* _The task_: The lines to copy run from the one containing "Renvoyer l’e-mail de confirmation" to the end of the listing. Please write them out exactly, minus the pictures.

* _Material to process_:
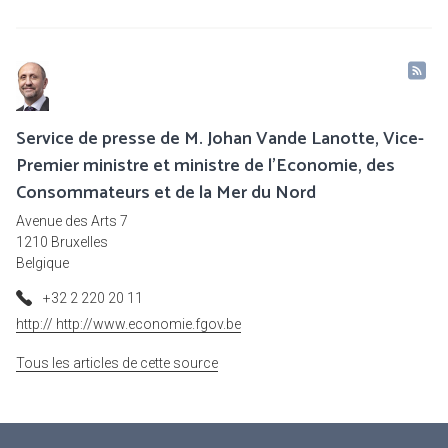
Service de presse de M. Johan Vande Lanotte, Vice-
Premier ministre et ministre de l'Economie, des
Consommateurs et de la Mer du Nord
Avenue des Arts 7
1210 Bruxelles
Belgique
+32 2 220 20 11
http:// http://www.economie.fgov.be
Tous les articles de cette source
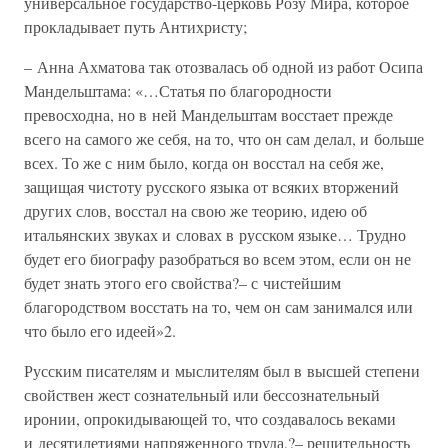
универсальное государство-церковь Розу Мира, которое
прокладывает путь Антихристу;
– Анна Ахматова так отозвалась об одной из работ Осипа
Мандельштама: «…Статья по благородности
превосходна, но в ней Мандельштам восстает прежде
всего на самого же себя, на то, что он сам делал, и больше
всех. То же с ним было, когда он восстал на себя же,
защищая чистоту русского языка от всяких вторжений
других слов, восстал на свою же теорию, идею об
итальянских звуках и словах в русском языке… Трудно
будет его биографу разобраться во всем этом, если он не
будет знать этого его свойства?– с чистейшим
благородством восстать на то, чем он сам занимался или
что было его идеей»2.
Русским писателям и мыслителям был в высшей степени
свойствен жест сознательный или бессознательный
иронии, опрокидывающей то, что создавалось веками
и десятилетиями напряженного труда,?– решительность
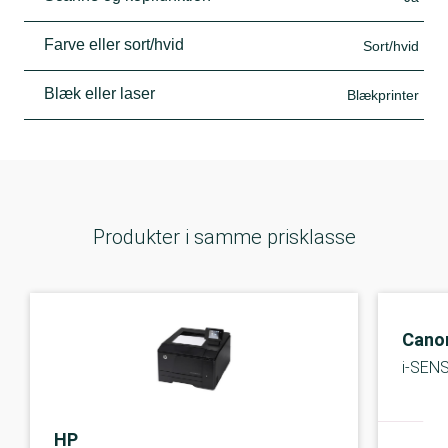
Farve eller sort/hvid
Sort/hvid
Blæk eller laser
Blækprinter
Produkter i samme prisklasse
Cano
i-SEN
HP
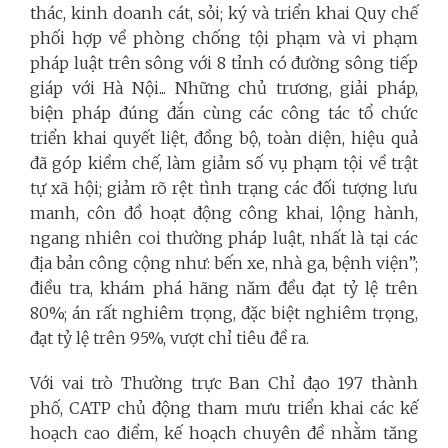
thác, kinh doanh cát, sỏi; ký và triển khai Quy chế
phối hợp về phòng chống tội phạm và vi phạm
pháp luật trên sông với 8 tỉnh có đường sông tiếp
giáp với Hà Nội... Những chủ trương, giải pháp,
biện pháp đúng đắn cùng các công tác tổ chức
triển khai quyết liệt, đồng bộ, toàn diện, hiệu quả
đã góp kiềm chế, làm giảm số vụ phạm tội về trật
tự xã hội; giảm rõ rệt tình trạng các đối tượng lưu
manh, côn đồ hoạt động công khai, lộng hành,
ngang nhiên coi thường pháp luật, nhất là tại các
địa bản công cộng như: bến xe, nhà ga, bệnh viện”;
điều tra, khám phá hãng năm đều đạt tỷ lệ trên
80%; án rất nghiêm trọng, đặc biệt nghiêm trọng,
đạt tỷ lệ trên 95%, vượt chỉ tiêu đề ra.
Với vai trò Thường trực Ban Chỉ đạo 197 thành
phố, CATP chủ động tham mưu triển khai các kế
hoạch cao điểm, kế hoạch chuyên đề nhằm tăng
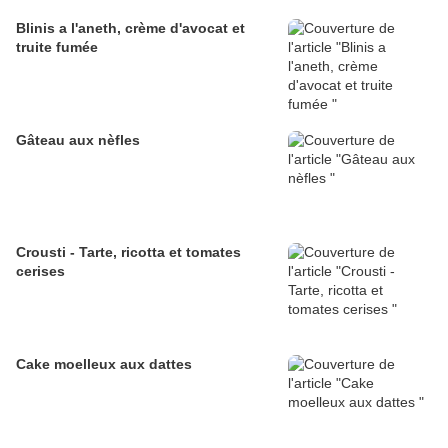
Blinis a l'aneth, crème d'avocat et
truite fumée
Gâteau aux nèfles
Crousti - Tarte, ricotta et tomates
cerises
Cake moelleux aux dattes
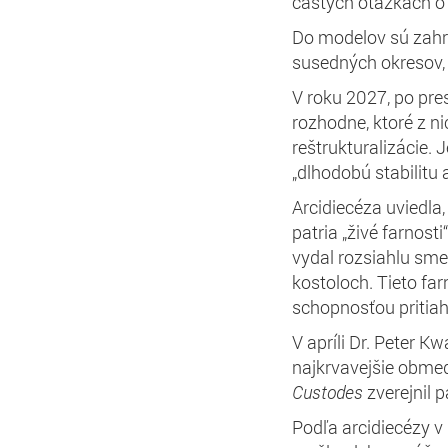
častých otázkach o 
Do modelov sú zahrn
susedných okresov,
V roku 2027, po pr
rozhodne, ktoré z n
reštrukturalizácie. 
„dlhodobú stabilitu a
Arcidiecéza uviedla,
patria „živé farnost
vydal rozsiahlu sme
kostoloch. Tieto fa
schopnosťou pritiah
V apríli Dr. Peter K
najkrvavejšie obmed
Custodes
zverejnil 
Podľa arcidiecézy v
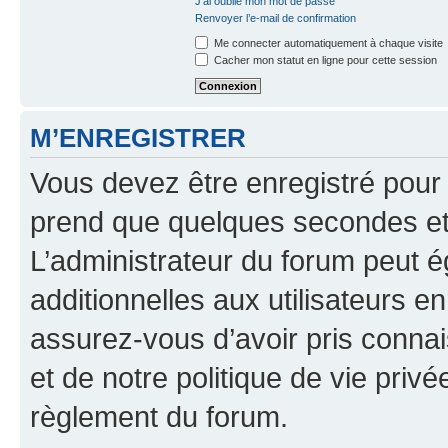
J’ai oublié mon mot de passe
Renvoyer l’e-mail de confirmation
Me connecter automatiquement à chaque visite
Cacher mon statut en ligne pour cette session
M’ENREGISTRER
Vous devez être enregistré pour
prend que quelques secondes et 
L’administrateur du forum peut 
additionnelles aux utilisateurs e
assurez-vous d’avoir pris connai
et de notre politique de vie privé
règlement du forum.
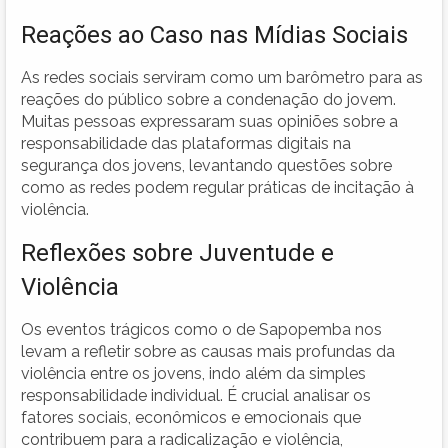
Reações ao Caso nas Mídias Sociais
As redes sociais serviram como um barômetro para as
reações do público sobre a condenação do jovem.
Muitas pessoas expressaram suas opiniões sobre a
responsabilidade das plataformas digitais na
segurança dos jovens, levantando questões sobre
como as redes podem regular práticas de incitação à
violência.
Reflexões sobre Juventude e
Violência
Os eventos trágicos como o de Sapopemba nos
levam a refletir sobre as causas mais profundas da
violência entre os jovens, indo além da simples
responsabilidade individual. É crucial analisar os
fatores sociais, econômicos e emocionais que
contribuem para a radicalização e violência,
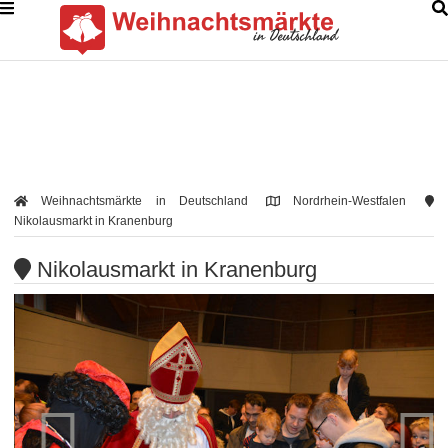
Weihnachtsmärkte in Deutschland
Nordrhein-Westfalen
Nikolausmarkt in Kranenburg
Nikolausmarkt in Kranenburg


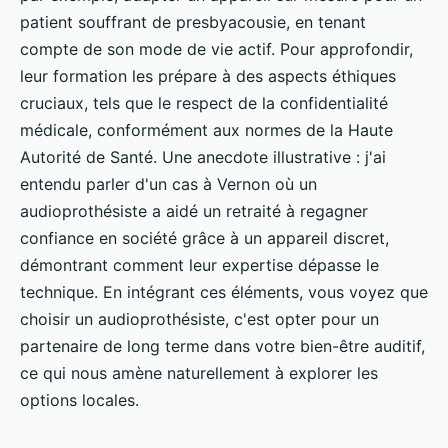
patient souffrant de presbyacousie, en tenant
compte de son mode de vie actif. Pour approfondir,
leur formation les prépare à des aspects éthiques
cruciaux, tels que le respect de la confidentialité
médicale, conformément aux normes de la Haute
Autorité de Santé. Une anecdote illustrative : j'ai
entendu parler d'un cas à Vernon où un
audioprothésiste a aidé un retraité à regagner
confiance en société grâce à un appareil discret,
démontrant comment leur expertise dépasse le
technique. En intégrant ces éléments, vous voyez que
choisir un audioprothésiste, c'est opter pour un
partenaire de long terme dans votre bien-être auditif,
ce qui nous amène naturellement à explorer les
options locales.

* _Answer for this exercise_:
Renvoyer l’e-mail de confirmation
Me connecter automatiquement à chaque visite
Cacher mon statut en ligne pour cette session
M’ENREGISTRER
Vous devez être enregistré pour
prend que quelques secondes et 
L’administrateur du forum peut 
additionnelles aux utilisateurs e
assurez-vous d’avoir pris connai
et de notre politique de vie privé
règlement du forum.
Reações ao Caso nas Mídias Sociais
As redes sociais serviram como um barômetro para as
reações do público sobre a condenação do jovem.
Muitas pessoas expressaram suas opiniões sobre a
responsabilidade das plataformas digitais na
segurança dos jovens, levantando questões sobre
como as redes podem regular práticas de incitação à
violência.
Reflexões sobre Juventude e
Violência
Os eventos trágicos como o de Sapopemba nos
levam a refletir sobre as causas mais profundas da
violência entre os jovens, indo além da simples
responsabilidade individual. É crucial analisar os
fatores sociais, econômicos e emocionais que
contribuem para a radicalização e violência,
Weihnachtsmärkte in Deutschland
Nordrhein-Westfalen
Nikolausmarkt in Kranenburg
Nikolausmarkt in Kranenburg


patient souffrant de presbyacousie, en tenant
compte de son mode de vie actif. Pour approfondir,
leur formation les prépare à des aspects éthiques
cruciaux, tels que le respect de la confidentialité
médicale, conformément aux normes de la Haute
Autorité de Santé. Une anecdote illustrative : j'ai
entendu parler d'un cas à Vernon où un
audioprothésiste a aidé un retraité à regagner
confiance en société grâce à un appareil discret,
démontrant comment leur expertise dépasse le
technique. En intégrant ces éléments, vous voyez que
choisir un audioprothésiste, c'est opter pour un
partenaire de long terme dans votre bien-être auditif,
ce qui nous amène naturellement à explorer les
options locales.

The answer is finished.